Three people claim in a federal lawsuit filed Monday that they were abused by Chicago Police officers at the department’s Homan Square facility on the West Side, and then illegally jailed for more than a year.

Atheris Mann, Jessie Patrick and Deanda Wilson were “physically and psychologically abused” for about a day at the site near the intersection of Homan and Fillmore, according to a lawsuit filed Monday in U.S. District Court in Chicago.

The suit makes similar allegations to a suit filed by three other men in late March, after a series of reports by the British newspaper The Guardian drew international attention to the Homan Square facility for its purported function as a secretive site for police to “disappear” people. Police officials have denied the reports.

Mann, Patrick and Wilson were arrested the morning of Oct. 21, 2013, in connection with a drug investigation and taken to Homan Square, where they were strip-searched and ignored when they asked to use a bathroom or call family members and lawyers, the suit claims.

Detectives used insult, threats and racial slurs while interrogating the three—who are black—for hours on end about the location of illegal guns and neighborhood drug sales, which the plaintiffs didn’t know anything about, the suit alleges.

They were handcuffed in dark, windowless rooms and at one point, a detective held a knife to Wilson’s neck, the suit claims.

Investigators falsified evidence and “bogus” charges of manufacturing and delivering heroin were filed against them, the suit claims. They were held at the Cook County Jail for 15 months before a judge found them not guilty in January 2015, the suit claims.
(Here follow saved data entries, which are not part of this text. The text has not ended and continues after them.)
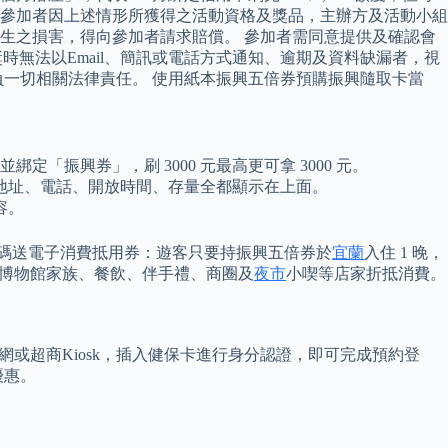
活動參加者因上述情形所獲得之活動資格及獎品，主辦方及活動小組
生之損害，得向參加者請求賠償。 參加者需同意提供及確認會
時無法以Email、簡訊或電話方式通知、逾期及資料缺漏者，視
一切相關法律責任。 使用紙本振興五倍券預購振興隨取卡當
綁定「振興券」，刷 3000 元最高更可拿 3000 元。
地址、電話、開放時間、存量全都顯示在上面。
容。
加碼送電子消費抵用券：遊客只要持振興五倍券於
宜蘭
入住 1 晚，
農場、博物館家族、餐飲、伴手禮、商圈及
夜市
小喫等店家折抵消費。
網或超商Kiosk，插入健保卡進行身分認證，即可完成預約登
優惠。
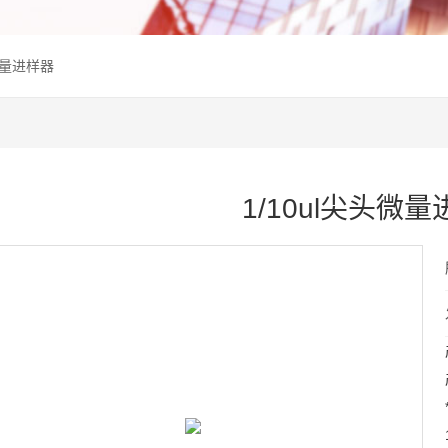
头微量进样器
1/10ul尖头微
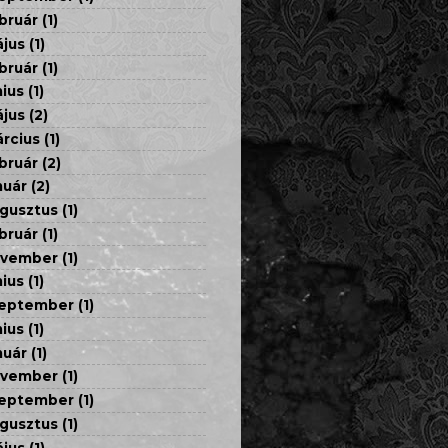
bruár
(1)
jus
(1)
bruár
(1)
nius
(1)
jus
(2)
rcius
(1)
bruár
(2)
nuár
(2)
gusztus
(1)
bruár
(1)
ovember
(1)
nius
(1)
eptember
(1)
nius
(1)
nuár
(1)
ovember
(1)
eptember
(1)
gusztus
(1)
jus
(1)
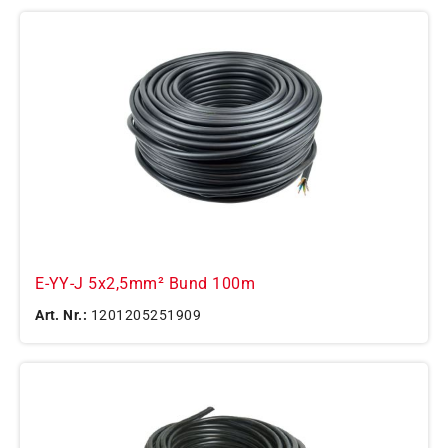
E-YY-J 5x2,5mm² Bund 100m
Art. Nr.:
1201205251909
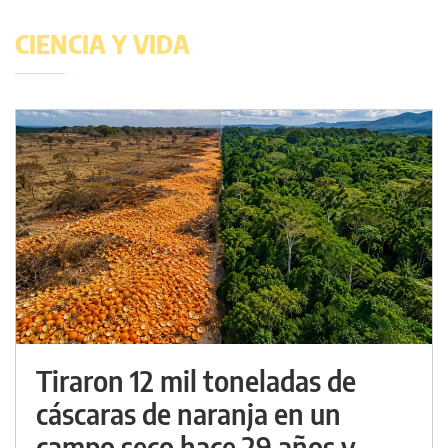
CIENCIA Y VIDA
Tiraron 12 mil toneladas de
cáscaras de naranja en un
campo seco hace 29 años y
A police spokesman could not immediately be reached for comment Monday. In a March statement, police officials denied the reports and said the facility—which also houses the department’s organized crime bureau, evidence section, ballistics lab and SWAT unit—operates like any of its more than 25 other district stations and detective bureaus.

“It serves a number of functions, some of which are sensitive and some of which are not; however, it is not a secret facility,” the statement read.

A spokesman for the city of Chicago, which is listed as a defendant along with six CPD officers, could not immediately be reached for comment.

The 11-count suit seeks an unspecified amount in damages.